_PROBLEM DESCRIPTION_
Filter the data below, keeping only lines that contain "separator".

_RAW DATA_

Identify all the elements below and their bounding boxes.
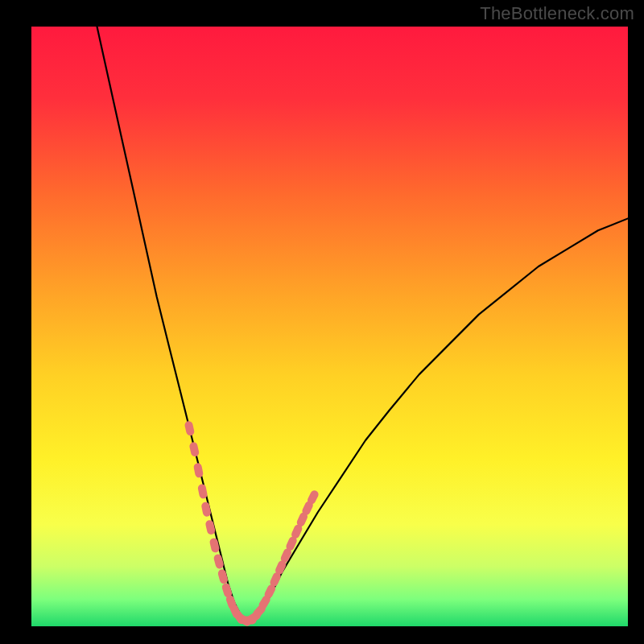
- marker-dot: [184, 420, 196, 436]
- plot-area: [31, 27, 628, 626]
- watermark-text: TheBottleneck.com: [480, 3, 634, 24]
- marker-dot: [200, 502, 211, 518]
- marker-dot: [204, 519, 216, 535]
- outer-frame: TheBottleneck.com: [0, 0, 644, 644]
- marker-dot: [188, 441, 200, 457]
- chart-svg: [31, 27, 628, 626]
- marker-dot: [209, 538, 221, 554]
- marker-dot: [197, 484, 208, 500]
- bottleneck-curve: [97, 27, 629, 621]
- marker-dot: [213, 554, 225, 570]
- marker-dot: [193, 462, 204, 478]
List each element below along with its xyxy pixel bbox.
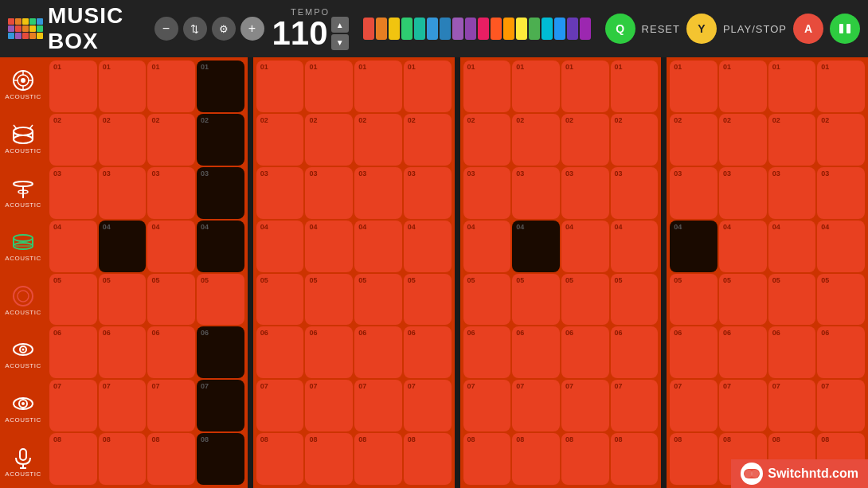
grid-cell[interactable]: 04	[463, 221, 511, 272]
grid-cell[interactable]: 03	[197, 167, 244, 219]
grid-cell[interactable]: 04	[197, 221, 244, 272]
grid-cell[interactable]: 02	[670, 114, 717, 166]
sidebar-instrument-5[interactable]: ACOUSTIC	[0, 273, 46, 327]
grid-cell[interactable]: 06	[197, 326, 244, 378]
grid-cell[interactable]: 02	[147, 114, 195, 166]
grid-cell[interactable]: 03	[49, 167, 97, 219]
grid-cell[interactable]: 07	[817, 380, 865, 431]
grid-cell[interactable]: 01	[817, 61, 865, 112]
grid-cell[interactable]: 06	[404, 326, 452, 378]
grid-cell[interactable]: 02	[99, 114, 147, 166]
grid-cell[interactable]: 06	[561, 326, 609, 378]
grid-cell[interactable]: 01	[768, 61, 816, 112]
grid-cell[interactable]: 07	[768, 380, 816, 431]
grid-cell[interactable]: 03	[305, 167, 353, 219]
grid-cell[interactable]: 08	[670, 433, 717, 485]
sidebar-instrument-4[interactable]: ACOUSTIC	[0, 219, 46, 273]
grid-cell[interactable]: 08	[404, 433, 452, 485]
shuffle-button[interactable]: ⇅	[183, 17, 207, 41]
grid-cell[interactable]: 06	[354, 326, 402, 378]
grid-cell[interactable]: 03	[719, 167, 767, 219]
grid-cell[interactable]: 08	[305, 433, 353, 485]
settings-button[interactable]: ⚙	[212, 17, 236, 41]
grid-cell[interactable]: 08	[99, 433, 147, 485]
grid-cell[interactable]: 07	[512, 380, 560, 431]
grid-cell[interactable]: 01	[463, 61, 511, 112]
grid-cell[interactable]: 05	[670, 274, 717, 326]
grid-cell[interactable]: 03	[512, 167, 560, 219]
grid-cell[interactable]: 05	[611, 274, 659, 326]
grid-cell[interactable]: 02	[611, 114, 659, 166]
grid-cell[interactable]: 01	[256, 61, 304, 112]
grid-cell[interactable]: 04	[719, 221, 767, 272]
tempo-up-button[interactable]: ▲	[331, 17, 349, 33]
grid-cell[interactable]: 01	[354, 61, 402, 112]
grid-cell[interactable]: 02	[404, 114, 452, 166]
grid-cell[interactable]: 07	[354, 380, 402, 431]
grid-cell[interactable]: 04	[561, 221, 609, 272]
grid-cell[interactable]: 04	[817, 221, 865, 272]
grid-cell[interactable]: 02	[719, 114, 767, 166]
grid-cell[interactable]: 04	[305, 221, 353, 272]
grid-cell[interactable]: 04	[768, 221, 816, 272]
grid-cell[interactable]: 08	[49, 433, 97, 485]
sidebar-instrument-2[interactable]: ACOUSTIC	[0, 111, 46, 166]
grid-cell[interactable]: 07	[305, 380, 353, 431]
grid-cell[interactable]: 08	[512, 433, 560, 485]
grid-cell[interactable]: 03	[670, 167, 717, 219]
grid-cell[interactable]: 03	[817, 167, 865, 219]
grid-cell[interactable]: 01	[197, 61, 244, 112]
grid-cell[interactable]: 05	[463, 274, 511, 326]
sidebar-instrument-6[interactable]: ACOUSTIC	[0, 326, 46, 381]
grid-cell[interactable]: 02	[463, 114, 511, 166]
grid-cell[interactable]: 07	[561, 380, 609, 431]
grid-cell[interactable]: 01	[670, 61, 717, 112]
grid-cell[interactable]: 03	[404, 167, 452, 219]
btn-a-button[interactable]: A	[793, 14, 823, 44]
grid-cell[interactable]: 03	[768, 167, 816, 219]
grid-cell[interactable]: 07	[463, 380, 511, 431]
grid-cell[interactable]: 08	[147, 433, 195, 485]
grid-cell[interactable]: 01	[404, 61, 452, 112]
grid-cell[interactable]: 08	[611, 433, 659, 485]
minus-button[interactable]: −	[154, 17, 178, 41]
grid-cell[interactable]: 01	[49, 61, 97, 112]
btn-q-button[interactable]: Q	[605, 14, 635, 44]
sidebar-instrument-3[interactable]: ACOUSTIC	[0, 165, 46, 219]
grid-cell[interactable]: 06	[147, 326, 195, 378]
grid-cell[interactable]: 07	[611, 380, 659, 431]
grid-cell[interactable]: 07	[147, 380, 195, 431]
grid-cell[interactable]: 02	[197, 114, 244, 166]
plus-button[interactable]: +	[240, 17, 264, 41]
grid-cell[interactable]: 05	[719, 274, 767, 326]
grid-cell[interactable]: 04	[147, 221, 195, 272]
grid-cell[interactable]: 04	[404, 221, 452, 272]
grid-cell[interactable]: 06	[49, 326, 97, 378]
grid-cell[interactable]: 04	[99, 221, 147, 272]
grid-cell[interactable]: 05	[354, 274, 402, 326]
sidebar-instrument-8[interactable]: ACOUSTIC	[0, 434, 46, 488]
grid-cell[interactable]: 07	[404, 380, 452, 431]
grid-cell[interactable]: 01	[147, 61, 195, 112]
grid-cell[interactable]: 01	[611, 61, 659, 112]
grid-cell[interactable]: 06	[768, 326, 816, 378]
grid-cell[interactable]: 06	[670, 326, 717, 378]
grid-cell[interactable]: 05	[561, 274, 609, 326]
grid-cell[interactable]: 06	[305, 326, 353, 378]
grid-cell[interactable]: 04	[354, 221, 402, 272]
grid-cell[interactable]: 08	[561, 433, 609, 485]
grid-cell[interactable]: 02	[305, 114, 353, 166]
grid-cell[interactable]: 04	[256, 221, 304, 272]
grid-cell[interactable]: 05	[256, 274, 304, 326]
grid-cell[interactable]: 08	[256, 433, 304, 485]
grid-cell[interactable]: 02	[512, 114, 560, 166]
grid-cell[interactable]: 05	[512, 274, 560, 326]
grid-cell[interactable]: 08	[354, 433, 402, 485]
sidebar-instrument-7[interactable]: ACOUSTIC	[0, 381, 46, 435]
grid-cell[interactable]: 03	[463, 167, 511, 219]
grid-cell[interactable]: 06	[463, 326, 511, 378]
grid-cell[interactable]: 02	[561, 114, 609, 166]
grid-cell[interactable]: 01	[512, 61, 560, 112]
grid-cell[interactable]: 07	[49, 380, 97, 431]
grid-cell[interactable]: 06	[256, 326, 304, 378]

* * *

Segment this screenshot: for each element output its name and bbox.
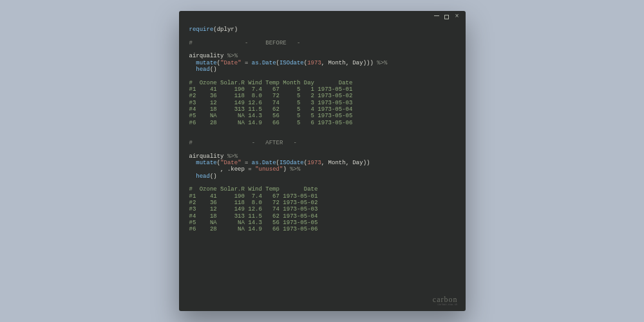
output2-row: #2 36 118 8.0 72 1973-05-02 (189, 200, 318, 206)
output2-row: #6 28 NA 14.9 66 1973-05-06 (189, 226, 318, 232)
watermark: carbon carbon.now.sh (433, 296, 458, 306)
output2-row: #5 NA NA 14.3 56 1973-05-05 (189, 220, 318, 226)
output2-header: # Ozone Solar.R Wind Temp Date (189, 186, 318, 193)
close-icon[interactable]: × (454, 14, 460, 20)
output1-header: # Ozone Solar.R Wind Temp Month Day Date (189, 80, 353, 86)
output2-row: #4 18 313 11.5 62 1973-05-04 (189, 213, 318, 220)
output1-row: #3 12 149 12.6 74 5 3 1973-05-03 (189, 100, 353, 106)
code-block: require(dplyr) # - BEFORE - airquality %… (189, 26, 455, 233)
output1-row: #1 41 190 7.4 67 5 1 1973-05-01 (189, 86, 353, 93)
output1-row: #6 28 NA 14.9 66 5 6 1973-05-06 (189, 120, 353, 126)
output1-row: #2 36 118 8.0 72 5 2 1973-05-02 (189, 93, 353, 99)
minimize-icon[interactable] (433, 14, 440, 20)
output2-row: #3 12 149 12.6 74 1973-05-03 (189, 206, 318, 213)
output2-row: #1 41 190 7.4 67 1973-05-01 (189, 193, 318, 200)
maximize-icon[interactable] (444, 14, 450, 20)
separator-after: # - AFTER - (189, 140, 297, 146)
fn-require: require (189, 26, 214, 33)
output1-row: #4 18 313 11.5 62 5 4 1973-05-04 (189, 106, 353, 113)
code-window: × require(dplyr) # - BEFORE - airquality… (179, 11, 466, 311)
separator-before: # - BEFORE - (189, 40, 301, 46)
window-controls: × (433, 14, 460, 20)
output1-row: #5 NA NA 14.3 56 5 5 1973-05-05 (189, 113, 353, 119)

--

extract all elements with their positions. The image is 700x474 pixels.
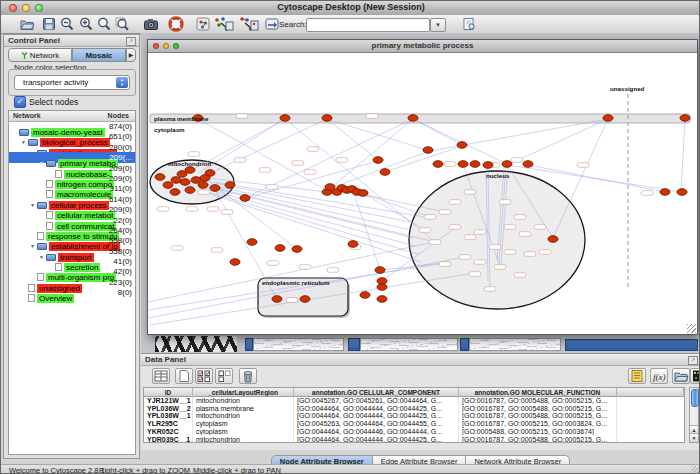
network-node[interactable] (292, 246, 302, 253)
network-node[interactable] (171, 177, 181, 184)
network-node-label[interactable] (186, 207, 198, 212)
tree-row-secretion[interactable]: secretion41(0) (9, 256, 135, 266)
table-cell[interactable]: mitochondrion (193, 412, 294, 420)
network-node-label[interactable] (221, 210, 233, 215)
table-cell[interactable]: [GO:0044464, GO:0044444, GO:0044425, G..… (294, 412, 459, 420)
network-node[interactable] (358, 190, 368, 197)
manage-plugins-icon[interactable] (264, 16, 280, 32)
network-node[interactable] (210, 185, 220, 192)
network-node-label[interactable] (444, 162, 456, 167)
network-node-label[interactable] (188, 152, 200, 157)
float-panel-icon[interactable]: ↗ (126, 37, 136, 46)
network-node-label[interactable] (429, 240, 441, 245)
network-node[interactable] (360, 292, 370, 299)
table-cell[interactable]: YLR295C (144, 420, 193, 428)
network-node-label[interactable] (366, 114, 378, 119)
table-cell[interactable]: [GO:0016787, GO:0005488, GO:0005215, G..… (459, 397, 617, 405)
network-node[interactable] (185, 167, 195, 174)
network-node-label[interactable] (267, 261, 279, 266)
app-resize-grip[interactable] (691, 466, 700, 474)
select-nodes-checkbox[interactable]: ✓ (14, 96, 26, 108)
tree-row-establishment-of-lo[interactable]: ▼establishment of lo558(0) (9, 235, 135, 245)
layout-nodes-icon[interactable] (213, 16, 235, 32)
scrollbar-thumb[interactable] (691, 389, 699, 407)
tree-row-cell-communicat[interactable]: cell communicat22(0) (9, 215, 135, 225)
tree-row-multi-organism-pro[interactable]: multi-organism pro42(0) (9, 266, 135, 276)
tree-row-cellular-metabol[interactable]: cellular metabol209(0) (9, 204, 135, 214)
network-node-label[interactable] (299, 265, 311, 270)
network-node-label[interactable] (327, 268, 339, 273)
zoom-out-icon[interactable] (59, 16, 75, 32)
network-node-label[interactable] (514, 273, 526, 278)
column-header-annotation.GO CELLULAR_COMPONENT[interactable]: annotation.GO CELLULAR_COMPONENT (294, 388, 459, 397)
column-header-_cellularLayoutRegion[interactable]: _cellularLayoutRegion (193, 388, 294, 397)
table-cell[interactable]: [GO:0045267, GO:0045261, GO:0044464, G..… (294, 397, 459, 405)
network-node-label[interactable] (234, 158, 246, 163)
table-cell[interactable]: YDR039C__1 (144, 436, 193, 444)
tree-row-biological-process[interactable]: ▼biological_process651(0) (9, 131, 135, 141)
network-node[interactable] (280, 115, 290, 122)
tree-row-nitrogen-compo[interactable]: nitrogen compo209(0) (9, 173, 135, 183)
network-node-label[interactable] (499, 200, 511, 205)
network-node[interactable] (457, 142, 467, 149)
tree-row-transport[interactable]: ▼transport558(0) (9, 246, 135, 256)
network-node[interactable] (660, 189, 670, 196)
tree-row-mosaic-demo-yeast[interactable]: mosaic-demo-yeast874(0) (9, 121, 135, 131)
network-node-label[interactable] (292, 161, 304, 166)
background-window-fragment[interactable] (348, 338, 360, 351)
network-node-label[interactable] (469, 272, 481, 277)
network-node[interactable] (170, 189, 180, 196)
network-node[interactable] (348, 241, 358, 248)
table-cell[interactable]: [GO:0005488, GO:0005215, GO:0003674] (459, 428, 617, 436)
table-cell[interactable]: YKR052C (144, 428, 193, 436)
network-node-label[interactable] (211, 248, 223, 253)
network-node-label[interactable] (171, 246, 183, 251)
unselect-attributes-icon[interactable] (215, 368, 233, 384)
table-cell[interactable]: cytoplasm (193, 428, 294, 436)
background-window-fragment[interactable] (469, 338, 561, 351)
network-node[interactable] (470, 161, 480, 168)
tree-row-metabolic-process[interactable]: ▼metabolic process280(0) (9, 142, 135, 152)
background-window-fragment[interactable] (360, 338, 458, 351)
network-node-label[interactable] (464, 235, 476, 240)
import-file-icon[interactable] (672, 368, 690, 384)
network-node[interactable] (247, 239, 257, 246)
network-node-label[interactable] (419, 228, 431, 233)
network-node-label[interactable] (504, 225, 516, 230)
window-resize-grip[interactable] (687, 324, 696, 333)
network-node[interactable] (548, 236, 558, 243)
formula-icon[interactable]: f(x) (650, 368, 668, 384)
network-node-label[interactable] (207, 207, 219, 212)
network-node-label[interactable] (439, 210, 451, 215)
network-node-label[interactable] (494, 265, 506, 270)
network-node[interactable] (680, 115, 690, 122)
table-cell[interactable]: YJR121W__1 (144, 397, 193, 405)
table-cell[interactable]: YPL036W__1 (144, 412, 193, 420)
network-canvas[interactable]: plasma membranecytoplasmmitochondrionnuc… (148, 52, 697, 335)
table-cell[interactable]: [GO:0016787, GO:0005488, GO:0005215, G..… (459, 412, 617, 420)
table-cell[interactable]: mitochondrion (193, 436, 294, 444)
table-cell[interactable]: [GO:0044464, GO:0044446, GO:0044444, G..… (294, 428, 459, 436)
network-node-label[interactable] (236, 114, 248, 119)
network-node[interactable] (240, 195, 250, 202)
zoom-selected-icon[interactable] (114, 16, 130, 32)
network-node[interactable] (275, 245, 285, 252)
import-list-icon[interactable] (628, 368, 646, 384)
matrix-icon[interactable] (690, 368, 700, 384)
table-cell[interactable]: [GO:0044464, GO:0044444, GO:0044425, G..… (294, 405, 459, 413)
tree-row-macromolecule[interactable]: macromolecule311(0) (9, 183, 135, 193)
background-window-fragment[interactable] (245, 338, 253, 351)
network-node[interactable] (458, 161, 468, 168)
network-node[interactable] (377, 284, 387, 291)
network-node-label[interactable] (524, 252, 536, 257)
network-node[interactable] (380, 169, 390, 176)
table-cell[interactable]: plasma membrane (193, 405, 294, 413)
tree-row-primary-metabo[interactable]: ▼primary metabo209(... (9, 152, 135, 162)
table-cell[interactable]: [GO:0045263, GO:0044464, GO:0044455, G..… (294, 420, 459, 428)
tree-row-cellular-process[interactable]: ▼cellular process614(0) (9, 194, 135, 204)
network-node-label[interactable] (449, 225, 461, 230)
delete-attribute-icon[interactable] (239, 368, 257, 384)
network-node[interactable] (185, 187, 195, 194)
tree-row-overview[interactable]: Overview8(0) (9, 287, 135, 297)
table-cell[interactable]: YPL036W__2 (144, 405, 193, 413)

_ANSWER BELOW_
separator-after: # - AFTER - (189, 140, 297, 146)
separator-before: # - BEFORE - (189, 40, 301, 46)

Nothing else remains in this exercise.